Provided information:
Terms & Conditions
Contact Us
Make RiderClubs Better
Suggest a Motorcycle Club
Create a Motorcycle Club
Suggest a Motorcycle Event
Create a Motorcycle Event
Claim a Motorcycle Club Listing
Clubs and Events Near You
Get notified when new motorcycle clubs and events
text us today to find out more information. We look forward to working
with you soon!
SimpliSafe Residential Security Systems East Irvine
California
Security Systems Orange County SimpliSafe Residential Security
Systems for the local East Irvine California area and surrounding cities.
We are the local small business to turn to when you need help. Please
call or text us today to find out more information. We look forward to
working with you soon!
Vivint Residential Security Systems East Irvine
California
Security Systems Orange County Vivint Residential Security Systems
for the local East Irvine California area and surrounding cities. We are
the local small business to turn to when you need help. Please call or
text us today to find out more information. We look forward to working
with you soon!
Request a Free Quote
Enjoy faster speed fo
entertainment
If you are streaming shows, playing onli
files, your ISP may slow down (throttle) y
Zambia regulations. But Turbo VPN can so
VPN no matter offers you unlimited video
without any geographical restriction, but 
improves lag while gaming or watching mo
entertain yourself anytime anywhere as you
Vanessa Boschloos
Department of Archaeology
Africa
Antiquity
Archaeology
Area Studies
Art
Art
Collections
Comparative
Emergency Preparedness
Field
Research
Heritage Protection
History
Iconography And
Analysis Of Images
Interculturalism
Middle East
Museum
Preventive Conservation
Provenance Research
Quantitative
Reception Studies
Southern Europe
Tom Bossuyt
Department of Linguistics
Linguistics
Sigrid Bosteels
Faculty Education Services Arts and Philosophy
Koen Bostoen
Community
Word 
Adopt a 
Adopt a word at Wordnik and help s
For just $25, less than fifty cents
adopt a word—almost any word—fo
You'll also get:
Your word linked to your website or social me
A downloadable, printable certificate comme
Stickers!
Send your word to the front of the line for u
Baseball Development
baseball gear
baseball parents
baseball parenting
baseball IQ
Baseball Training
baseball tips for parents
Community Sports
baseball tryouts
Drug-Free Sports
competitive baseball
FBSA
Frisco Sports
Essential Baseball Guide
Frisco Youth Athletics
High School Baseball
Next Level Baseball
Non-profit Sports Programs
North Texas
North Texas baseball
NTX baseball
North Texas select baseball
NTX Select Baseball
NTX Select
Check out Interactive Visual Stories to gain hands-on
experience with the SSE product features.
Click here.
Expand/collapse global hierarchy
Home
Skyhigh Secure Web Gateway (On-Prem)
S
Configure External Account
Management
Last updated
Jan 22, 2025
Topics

Exercise description: Take every line above carrying "Create" and return it.

Written answer:
Create a Motorcycle Club
Create a Motorcycle Event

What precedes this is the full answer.